Other techniques that preceded hysteroscopy, such as uterine curettage, left more than 10% of polyps undiagnosed. There is evidence that, in postmenopausal women with bleeding and thickened endometrium, and a negative blind endometrial biopsy (no hysteroscopic view), 3% of women were shown to have undiagnosed endometrial cancer, and 3% had endometrial hyperplasia with atypia in polyps.

How should an endometrial polyp be treated?

In general, the removal of any polyp that presents symptoms, that is to say, that causes some type of bleeding or infertility, is indicated.

In premenopausal patients, polyps are usually asymptomatic, of a functional type and less than 10mm.

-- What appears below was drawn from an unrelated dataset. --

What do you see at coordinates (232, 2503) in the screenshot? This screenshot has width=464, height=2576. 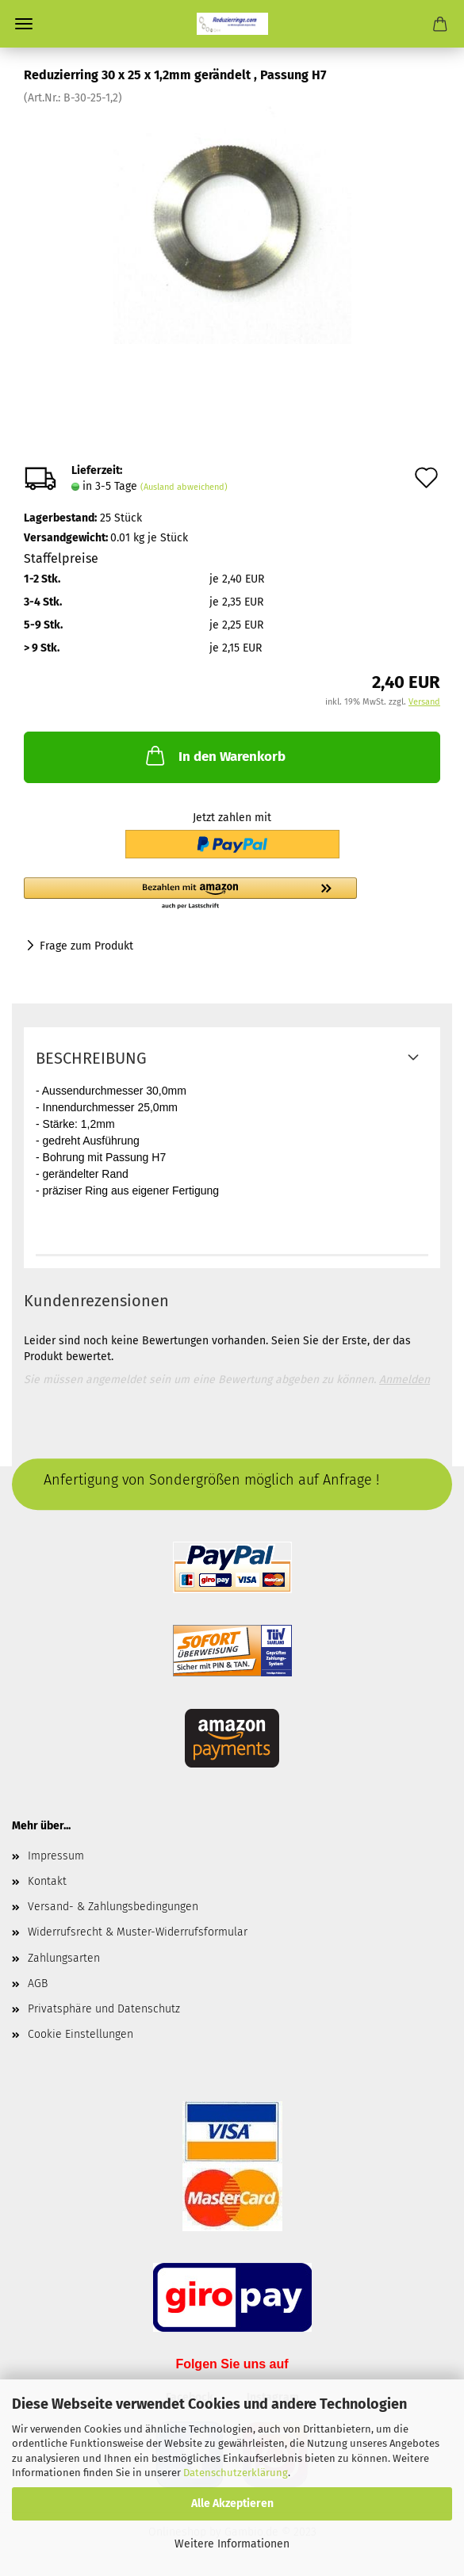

In these cases it may only be necessary to maintain an expectant attitude, doing ultrasound controls every 6 months to analyze their possible growth.

Post-surgical advice after the removal of endometrial polyps

Hysteroscopic polypectomy is a fairly simple technique that is usually performed on an outpatient basis. However, the patient may experience slight genital bleeding in the days following the procedure or mild discomfort, which usually subsides by taking anti-inflammatory drugs (NSAIDs). Most patients return to normal routine within a few days.